Una bella patatona bollente, dunque, quella che il caro Todd si trova a dover gestire, sguazzare nel torbido delle Cattive acque del titolo e lasciando che la forma venga quasi interamente fagocitata da una sostanza di grandissimo spessore. Ed è appunto da questo grande esercizio di etica cinematografica che nasce la decisione di chiedere a un solidissimo e credibile Mark Ruffalo di svestire un secondo i verdognoli bicipiti dell’Hulk marveliano per tornare a indossare la giacca e la cravatta de Il caso Spotlight, impersonando quel tal Robert Biliott che, da flemmatico difensore delle grandi aziende petrolchimiche, si trasformò nel loro più accanito oppositore, armato della ferrea intraprendente determinazione di una Erin Brockovich alla ricerca di giustizia in una meschina e corrotta Promise Land. Sostenuto dall’amore della cattolicissima mogliettina Anne Hathaway e dall’esperienza del ravveduto principale Tim Robbins, il nostro Rainmaker del foro dovrà imbastire un’estenuante battaglia legale che si protrarrà per quasi due decenni, rivelando all’opinione pubblica la zozzura e la meschinità che l’equazione fra denaro, politica e potere sono in grado di produrre. Nel mezzo, poi, tra una cosa e l’altra, ci buttiamo pure Bill Pullman, Bill Camp e Victor Garbe, così siamo sicuri di non farci mancare proprio nulla, giusto?
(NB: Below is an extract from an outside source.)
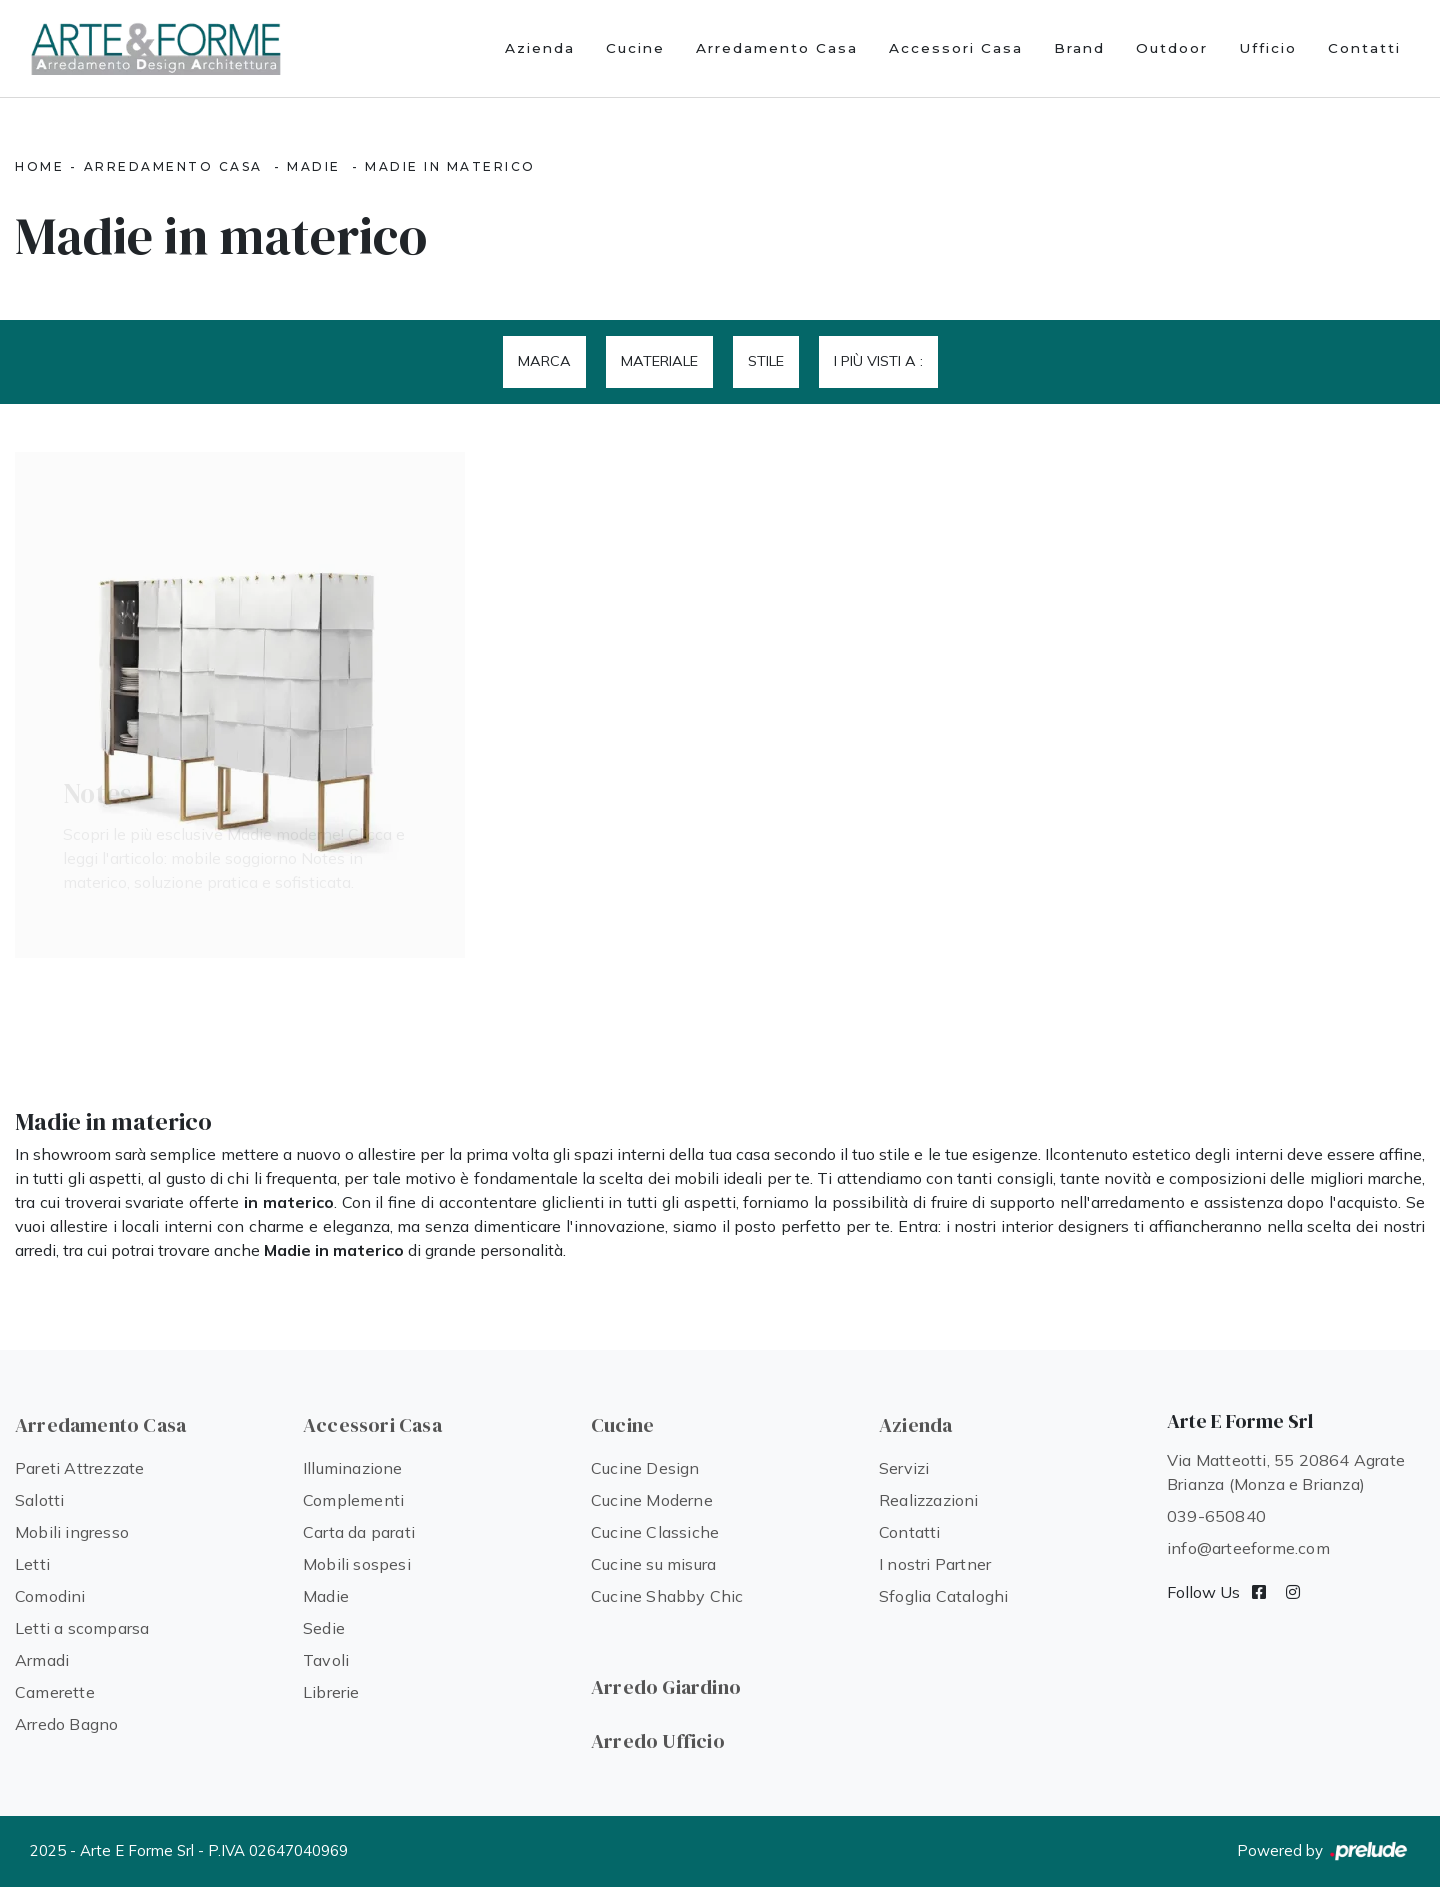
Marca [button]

“Sembrava la cosa giusta da fare!”. Sentendo le parole pronunciate con timida umiltà dal vero Billiott durante un’intervista, pare proprio che anche il buon Todd Haynes abbia pensato a qualcosa di tremendamente simile prima di battere il primo ciak di Cattive acque, sentendo tutta l’urgenza di un autore ormai maturo nel dover, in un modo o nell’altro, fare i conti con la dura realtà dei propri tempi, dove non importa a nessuno se qualche molecola di PFAS in più viene allegramente assorbita dal nostro organismo durante un bel bagnetto o una rinfrescante bevuta; l’importante è avere sempre a disposizione le nostre brave pentoline antiaderenti. Magari prodotte da gentaglia che se ne infischia allegramente di gettare i propri rifiuti nello scarico del cesso. Per narrare tutto ciò al meglio delle proprie capacità, il buon Haynes capisce bene di doversi mettere totalmente in disparte, chiedendo al fido Edward Lachman di bagnare la propria calorosa fotografia nel ghiaccio secco, per sputar fuori un dolente dramma giudiziario a fosche tinte, nel quale la consueta gabbia narrativa del genere formata da completi gessati, investigazioni sul filo del rasoio, quintali di ciclostili e battaglie all’ultimo sangue fra i bachi degli imputati si trasforma in un incalzante e disturbatissimo tour de force legale. Una gimkana quasi kafkiana al termine della quale l’amaro rimasto in bocca dalla tremenda consapevolezza acquisita risulta ben più abbondante delle misere soddisfazioni ottenute dalle povere vittime del caso. D’altronde si sa: questa è la vita, e la vita, cari amici, è ben diversa da qualunque film, bello o brutto che sia.